Institui o Estatuto Estadual da Igualdade Racial e dá outras providências.

O GOVERNADOR DO ESTADO DO RIO GRANDE DO SUL.
Faço saber, em cumprimento ao disposto no artigo 82, inciso IV, da Constituição do Estado, que a Assembléia Legislativa aprovou e eu sanciono e promulgo a Lei seguinte:

Art. 1° Esta Lei institui o Estatuto Estadual da Igualdade Racial e de Combate à Intolerância Religiosa contra quaisquer religiões, como ação estadual de desenvolvimento do Rio Grande do Sul, objetivando a superação do preconceito, da discriminação e das desigualdades raciais.
§ 1° Para efeito deste Estatuto, considerar-se-á discriminação racial toda distinção, exclusão ou restrição baseada em raça, cor, descendência, origem nacional ou étnica que tenha por objetivo cercear o reconhecimento, o gozo ou o exercício dos direitos humanos e das liberdades fundamentais em qualquer campo da vida pública ou privada, asseguradas as disposições contidas nas legislações pertinentes à matéria.
§ 2° Para efeito deste Estatuto, considerar-se-á desigualdade racial toda situação injustificada de diferenciação de acesso e fruição de bens, serviços e oportunidades, nas esferas pública e privada, em virtude de raça, cor, descendência ou origem nacional ou étnica.
§ 3° Para beneficiar-se do amparo deste Estatuto, considerar-se-á negro aquele que se declare, expressamente, como negro, pardo, mestiço de ascendência africana, ou através de palavra ou expressão equivalente que o caracterize negro.

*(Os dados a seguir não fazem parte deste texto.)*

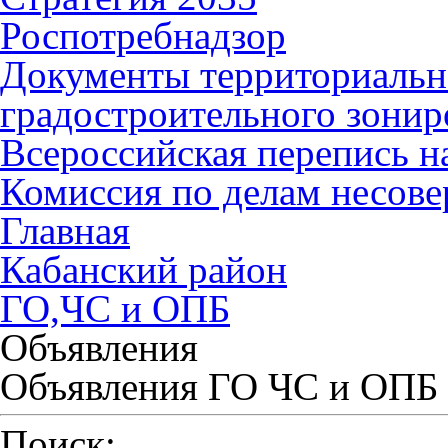
Роспотребнадзор
Документы территориальн
градостроительного зонир
Всероссийская перепись н
Комиссия по делам несов
Главная
Кабанский район
ГО,ЧС и ОПБ
Объявления
Объявления ГО ЧС и ОПБ
Поиск:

§ 4° Para efeito deste Estatuto, serão consideradas ações afirmativas os programas e as medidas especiais adotados pelo Estado e pela iniciativa privada para a correção das desigualdades raciais e para a promoção da igualdade de oportunidades.
§ 5° O Poder Público adotará as medidas necessárias para o combate à intolerância para com as religiões, inclusive coibindo a utilização dos meios de comunicação social para a difusão de proposições que exponham pessoa ou grupo ao ódio ou ao desprezo por motivos fundados na religiosidade.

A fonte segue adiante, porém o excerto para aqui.